Pascal Vasselin : C’est tout l’apport de la psychologie : notre cerveau est fait pour nous faciliter la vie. Si des faits scientifiques viennent contredire notre vision du monde (par exemple, nos convictions politiques), nous aurons tendance à écarter ces faits scientifiques pour protéger notre vision du monde. Dans la famille des biais cognitifs (ces mécanismes qui peuvent distordre notre appréciation de la réalité) le “biais idéologique” est, d’après les chercheurs en psychologie, l’un des plus puissants. Autrement dit, nos convictions politiques peuvent impacter nos certitudes scientifiques plus que d’autres biais. Dans le film, l’exemple que nous développons est celui du climat-scepticisme. Aujourd’hui, on voit ce biais agir très fortement sur la question des vaccins. Aux Etats-Unis, les électeurs républicains croient beaucoup moins au vaccin que les électeurs démocrates (je cite les Etats-Unis parce que des sondages existent là bas sur cette question, alors que je n’en ai pas vu en France)
L’agnotologie a-t-elle un impact sur les problèmes existant entre les entreprises et les scientifiques ?
Pascal Vasselin : C’est tout l’enjeu. L’agnotologie devrait se développer pour avoir un impact. Elle devrait être un outil de plus en plus répandu pour s’assurer que les processus scientifiques normaux ne sont pas pervertis au profit d’intérêts particuliers.
Attention : l’agnotologie n’étudie pas seulement certaines mauvaises pratiques scientifiques de l’industrie. Elle étudie aussi tout ce qui freine le progrès scientifique involontairement et toutes les raisons au sens large pour lesquelles nous ne savons pas quelque chose. Le film ne doit pas faire croire que notre ignorance n’est que le fruit d’un vaste complot de l’industrie contre la connaissance. Ce n’est pas le cas.

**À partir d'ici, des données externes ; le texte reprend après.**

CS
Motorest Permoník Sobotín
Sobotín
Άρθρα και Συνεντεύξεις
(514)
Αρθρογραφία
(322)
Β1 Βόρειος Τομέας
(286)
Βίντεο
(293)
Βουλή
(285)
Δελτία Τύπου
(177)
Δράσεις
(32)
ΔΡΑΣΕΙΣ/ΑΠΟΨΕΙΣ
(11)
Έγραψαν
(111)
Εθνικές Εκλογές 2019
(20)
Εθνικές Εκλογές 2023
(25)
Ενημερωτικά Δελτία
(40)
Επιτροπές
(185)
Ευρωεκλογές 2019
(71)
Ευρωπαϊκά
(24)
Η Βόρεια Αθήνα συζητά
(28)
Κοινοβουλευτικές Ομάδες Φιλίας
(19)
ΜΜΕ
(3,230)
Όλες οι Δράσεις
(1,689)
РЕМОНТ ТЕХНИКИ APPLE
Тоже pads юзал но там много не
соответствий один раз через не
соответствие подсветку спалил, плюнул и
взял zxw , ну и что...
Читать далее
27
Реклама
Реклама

Avez-vous souvent été surpris par vos recherches lors de la réalisation du film ?
Pascal Vasselin : Personnellement, je n’ai pas cessé d’être surpris. Par l’inventivité et le culot des faussaires. Par la puissance de nos biais à tous. Par l’originalité de l’approche agnotologique qui nous pousse à nous demander “Pourquoi nous ne savons pas telle ou telle chose”. Par le concept de ”l’Undone science”…

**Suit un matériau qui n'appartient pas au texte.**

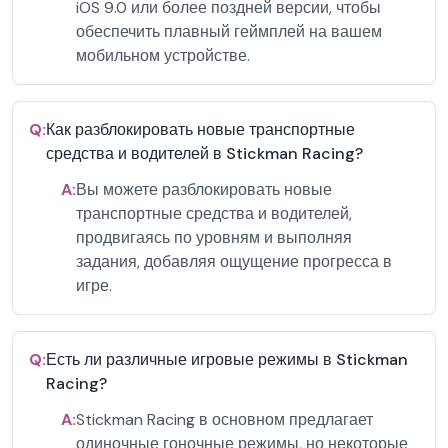
iOS 9.0 или более поздней версии, чтобы
обеспечить плавный геймплей на вашем
мобильном устройстве.
Q:
Как разблокировать новые транспортные
средства и водителей в Stickman Racing?
A:
Вы можете разблокировать новые
транспортные средства и водителей,
продвигаясь по уровням и выполняя
задания, добавляя ощущение прогресса в
игре.
Q:
Есть ли различные игровые режимы в Stickman
Racing?
A:
Stickman Racing в основном предлагает
одиночные гоночные режимы, но некоторые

Combien de personnes ont travaillé sur ce documentaire ?
Pascal Vasselin : Le générique doit comporter une quarantaine de personnes. J’y ai travaillé à presque temps plein entre début 2017 et fin 2020.
Comment avez vous financé la réalisation de ce film ? Avez-vous créé des partenariats ?
Pascal Vasselin : C’est une question légitime et récurrente. Les financements ne viennent d’aucun partenariat, aucune industrie, aucun groupe d’intérêt. Le film a été financé par les chaînes de télévision qui l’ont co-produit (Arte principalement) et par le Centre National de la Cinématographie. En complément, la production a sûrement cherché des financements publics habituels (fonds européen ou régional de soutien au documentaire, pour la musique originale etc). Aucun des co-auteurs du film ne travaille par ailleurs pour une industrie ou un groupe d’intérêt quelconque.
Pourquoi ne pas avoir proposé plus de solutions face à cette fabrique de l’ignorance ?
Pascal Vasselin : Bonne question. Faute de temps surtout. Je vois des solutions de deux ordres :
— Collectivement : l’agnotologie devrait se répandre dans les universités, et se faire entendre plus dans les labos, les centres d’étude, les parlements, les agences sanitaires, les journaux… L’agnotologie est une méthode très rigoureuse, scientifique, pour débusquer les obstacles volontaires ou involontaires à la science. Beaucoup plus rigoureuse que les discussions sur les forums habituels sur les questions scientifiques.
— Individuellement : ne pas forcément croire les faux prophètes sur Youtube qui disent “J’ai la vérité sur les vaccins” ou “On nous ment sur le climat”… Même s’ils paraissent adopter une attitude scientifique (l’attitude scientifique c’est facile à imiter, mais la démarche scientifique, c’est BEAUCOUP plus minutieux). Et nous devrions aussi nous pencher tous sur nos propres biais pour comprendre ce qui peut parfois déformer nos visions et nous amener à suivre telle ou telle croyance. Nous poser la question : “Pourquoi suis-je plus disposé à croire ceci ?…”, “comment fonctionnent les biais chez les autres et chez moi ?”. S’intéresser à la psychologie.